**WHAT THE TASK REQUIRES**
Count how many lines of the data include the string "chúng", then say that number and stop.

::: EXCERPTED DATA

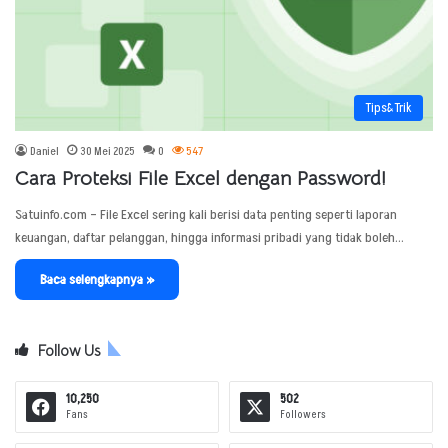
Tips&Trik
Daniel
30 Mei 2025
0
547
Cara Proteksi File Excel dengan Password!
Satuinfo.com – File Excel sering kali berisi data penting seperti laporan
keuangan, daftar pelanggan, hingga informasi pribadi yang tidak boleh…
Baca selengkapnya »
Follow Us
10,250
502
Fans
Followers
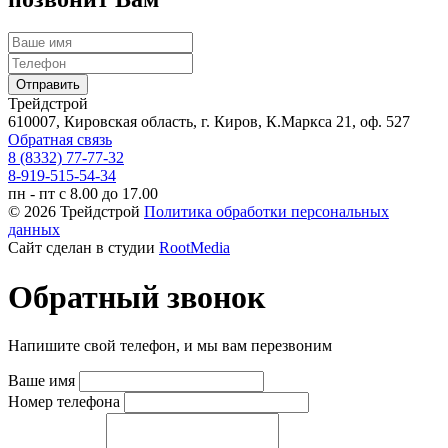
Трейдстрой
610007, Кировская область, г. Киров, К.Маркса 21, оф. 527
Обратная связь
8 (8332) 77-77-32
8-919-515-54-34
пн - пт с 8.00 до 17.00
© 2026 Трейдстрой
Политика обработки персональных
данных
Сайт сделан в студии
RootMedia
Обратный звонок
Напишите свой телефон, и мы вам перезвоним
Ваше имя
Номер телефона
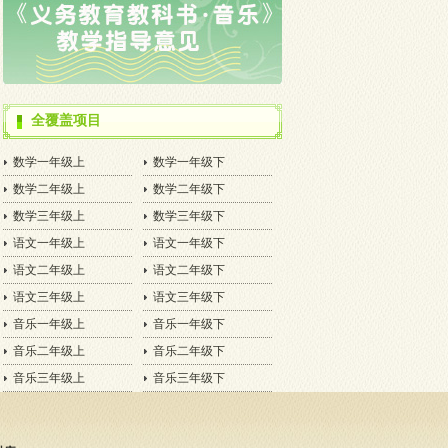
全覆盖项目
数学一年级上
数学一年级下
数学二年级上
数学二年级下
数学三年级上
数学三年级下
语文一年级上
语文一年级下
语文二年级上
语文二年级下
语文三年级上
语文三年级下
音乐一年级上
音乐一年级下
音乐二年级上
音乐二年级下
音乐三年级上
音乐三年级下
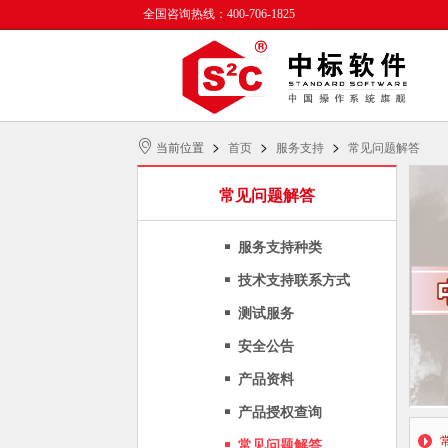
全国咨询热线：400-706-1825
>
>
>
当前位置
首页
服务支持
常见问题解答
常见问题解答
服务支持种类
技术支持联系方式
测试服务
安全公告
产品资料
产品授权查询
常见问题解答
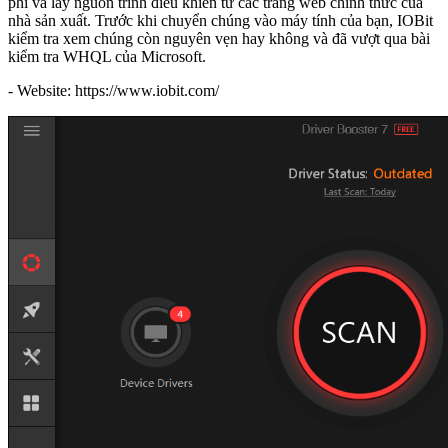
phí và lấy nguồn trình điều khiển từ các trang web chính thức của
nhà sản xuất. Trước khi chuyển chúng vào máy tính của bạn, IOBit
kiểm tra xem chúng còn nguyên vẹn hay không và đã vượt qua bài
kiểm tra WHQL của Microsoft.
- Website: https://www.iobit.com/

::::::
::: EXCERPTED DATA

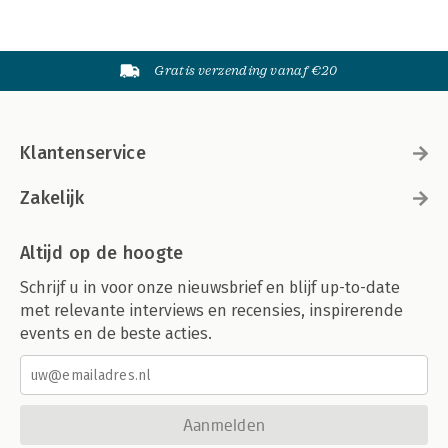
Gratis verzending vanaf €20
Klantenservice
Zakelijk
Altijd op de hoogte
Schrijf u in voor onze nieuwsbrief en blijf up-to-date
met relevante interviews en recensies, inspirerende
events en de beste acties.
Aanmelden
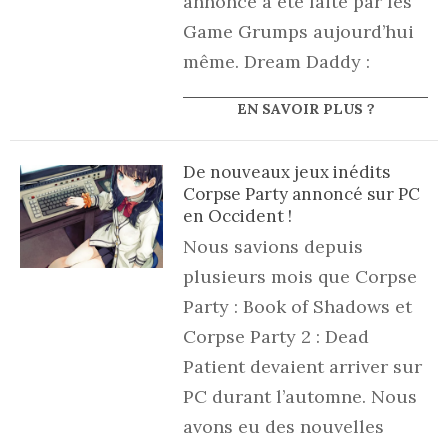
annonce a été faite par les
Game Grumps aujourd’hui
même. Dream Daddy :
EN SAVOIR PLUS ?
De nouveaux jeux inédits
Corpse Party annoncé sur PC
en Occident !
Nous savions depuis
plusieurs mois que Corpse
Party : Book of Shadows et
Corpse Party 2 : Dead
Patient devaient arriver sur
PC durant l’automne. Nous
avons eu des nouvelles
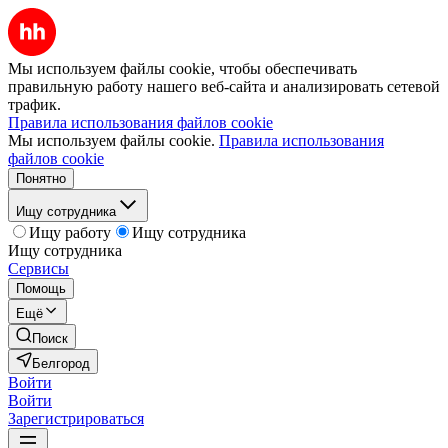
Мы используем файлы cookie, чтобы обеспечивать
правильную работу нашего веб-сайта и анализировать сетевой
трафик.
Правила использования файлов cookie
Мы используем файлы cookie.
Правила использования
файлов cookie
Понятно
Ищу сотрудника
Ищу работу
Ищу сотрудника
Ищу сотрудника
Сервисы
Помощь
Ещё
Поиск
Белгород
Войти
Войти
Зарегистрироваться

::::::

**RESPONSE AREA**
2